Elected officials think a little different from most of us. While you probably thought about the cost of replacing shingles, windows and furniture blown away by the storm, city and county leaders were thinking about the cost of diesel fuel, wear-and-tear on city and county equipment and labor costs.
There were roads to be cleared, tons of debris to be moved and countless hours to be spent on heavy equipment as Chickasaw County tried to dig out and clean up.
And just a little more than two years later, this county is being recognized for cleaning up after the storm with a final check from the Mississippi Emergency Management Agency, leaving us with no debt and things pretty much back to normal.
How did we do it?
By working together, calling on resources from around the state and region and by keeping meticulous books on every penny spent.
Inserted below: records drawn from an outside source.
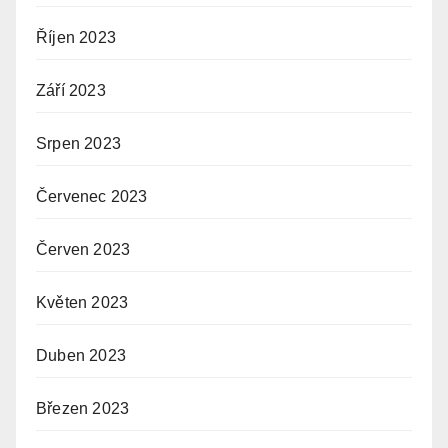
Říjen 2023
Září 2023
Srpen 2023
Červenec 2023
Červen 2023
Květen 2023
Duben 2023
Březen 2023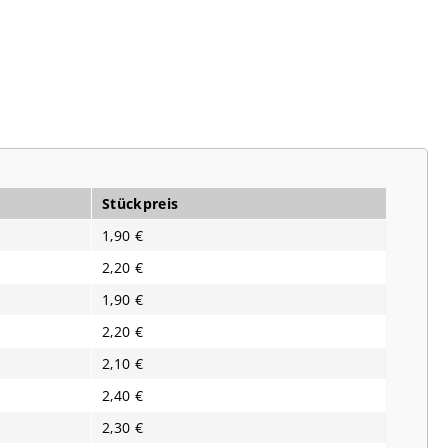
Stückpreis
1,90 €
2,20 €
1,90 €
2,20 €
2,10 €
2,40 €
2,30 €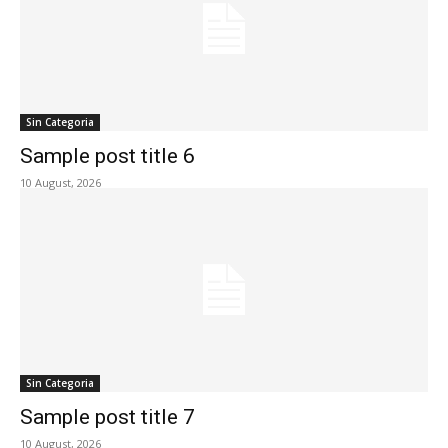
Sin Categoria
Sample post title 6
10 August, 2026
Sin Categoria
Sample post title 7
10 August, 2026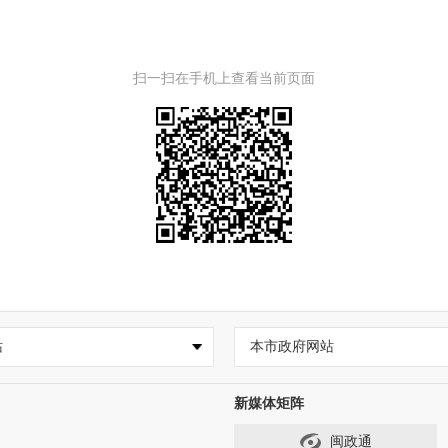
扫一扫在手机上查看当前页面
站
本市政府网站
新媒体矩阵
闽政通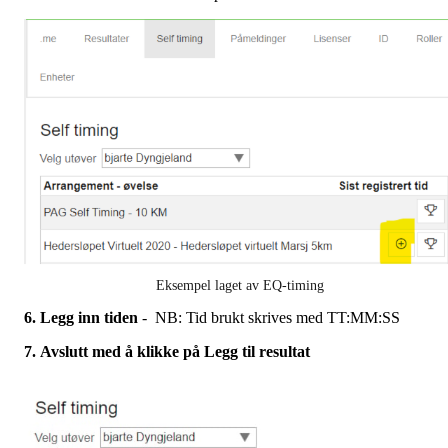
Eksempel laget av EQ-timing
6.
Legg inn tiden
- NB: Tid brukt skrives med TT:MM:SS
7. Avslutt med å klikke på Legg til resultat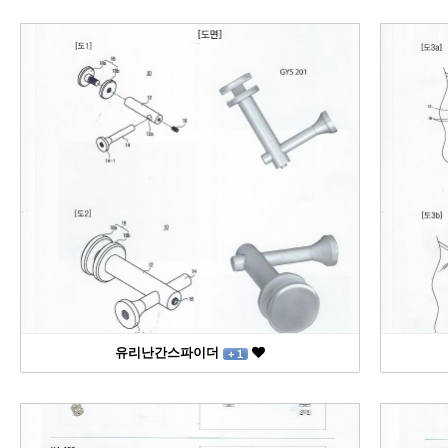
유리난간스파이더
+ 1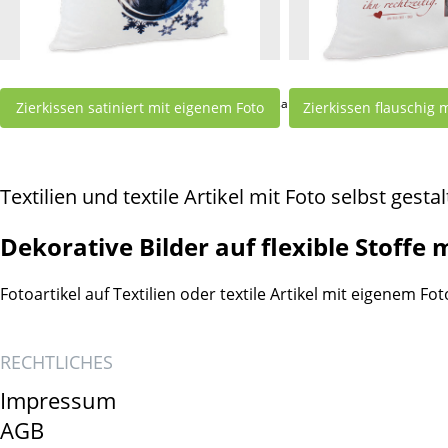
angezeigte neue Produkte:
1
bis
12
(von
23
insgesamt)
Zierkissen satiniert mit eigenem Foto
Zierkissen flauschig 
12,50 €
14,90 
Textilien und textile Artikel mit Foto selbst gesta
Dekorative Bilder auf flexible Stoffe 
Fotoartikel auf Textilien oder textile Artikel mit eigenem F
RECHTLICHES
Impressum
AGB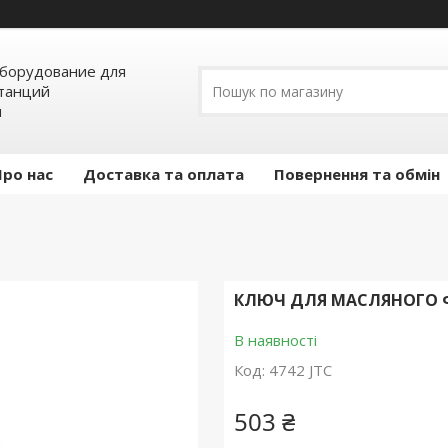
борудование для
станций
я
Про нас
Доставка та оплата
Повернення та обмін
КЛЮЧ ДЛЯ МАСЛЯНОГО ФІЛ
В наявності
Код:
4742 JTC
503 ₴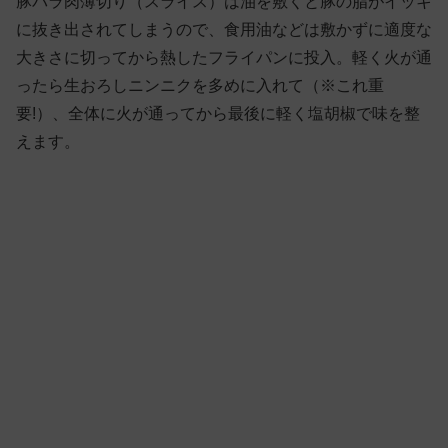
豚バラ肉薄切り（スライス）は油を敷くと豚の脂がイッキ
に抜き出されてしまうので、食用油などは敷かずに適度な
大きさに切ってから熱したフライパンに投入。軽く火が通
ったら生おろしニンニクを多めに入れて（※これ重
要!）、全体に火が通ってから最後に軽く塩胡椒で味を整
えます。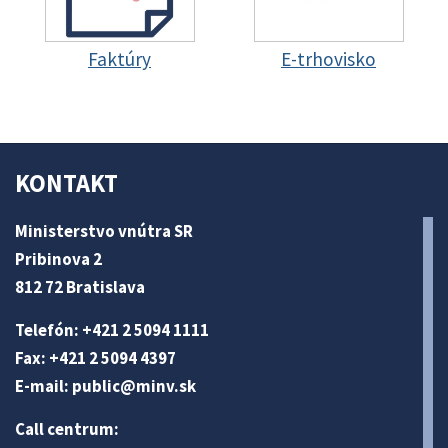
Faktúry
E-trhovisko
KONTAKT
Ministerstvo vnútra SR
Pribinova 2
812 72 Bratislava
Telefón: +421 2 5094 1111
Fax: +421 2 5094 4397
E-mail:
public@minv
.sk
Call centrum: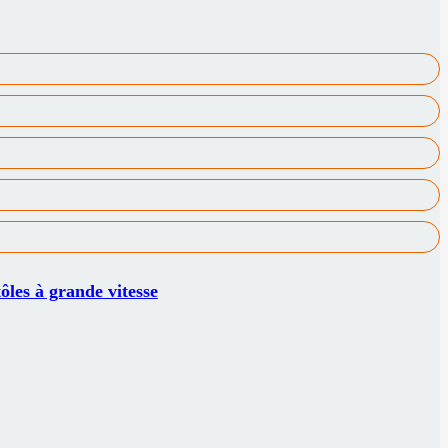
les à grande vitesse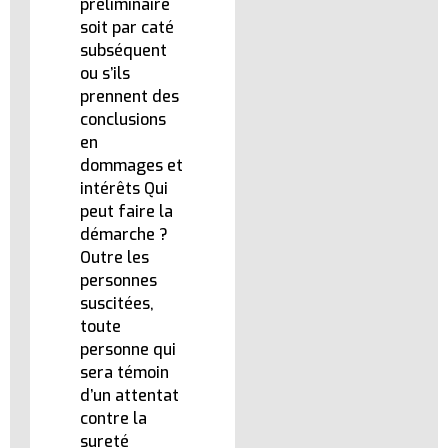
préliminaire
soit par caté
subséquent
ou s’ils
prennent des
conclusions
en
dommages et
intérêts Qui
peut faire la
démarche ?
Outre les
personnes
suscitées,
toute
personne qui
sera témoin
d’un attentat
contre la
sureté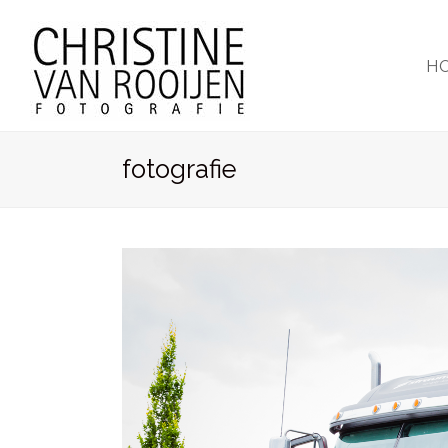
H
fotografie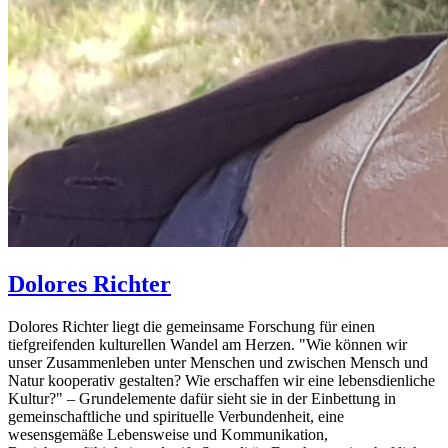
Dolores
Richter
Dolores Richter liegt die gemeinsame Forschung für einen
tiefgreifenden kulturellen Wandel am Herzen. "Wie können wir
unser Zusammenleben unter Menschen und zwischen Mensch und
Natur kooperativ gestalten? Wie erschaffen wir eine lebensdienliche
Kultur?" – Grundelemente dafür sieht sie in der Einbettung in
gemeinschaftliche und spirituelle Verbundenheit, eine
wesensgemäße Lebensweise und Kommunikation,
We want to thank supervisors for erasing district lines and letting county equipment go where it was needed most. We want to thank city crews from Woodland, Houlka, Okolona and Houston for setting up offices and locations for those hit by the storm to go to and receive help. We want to thank our Sheriff’s Department to letting inmates do some of the heavy lifting. We want to thank Chickasaw Emergency Management Agency for keeping up with receipts, grants, donations and state and federal dollars that got us back on our feet. And we want to thank our very own Long Term Recovery Committee that made sure no one fell through the cracks.
We did not mention names in this space, because it is clear this was a team effort that saw this community band together to get the job done.
The storm that raked Chickasaw County in April 2011 was bad news, but this community worked together to push us all in a good direction.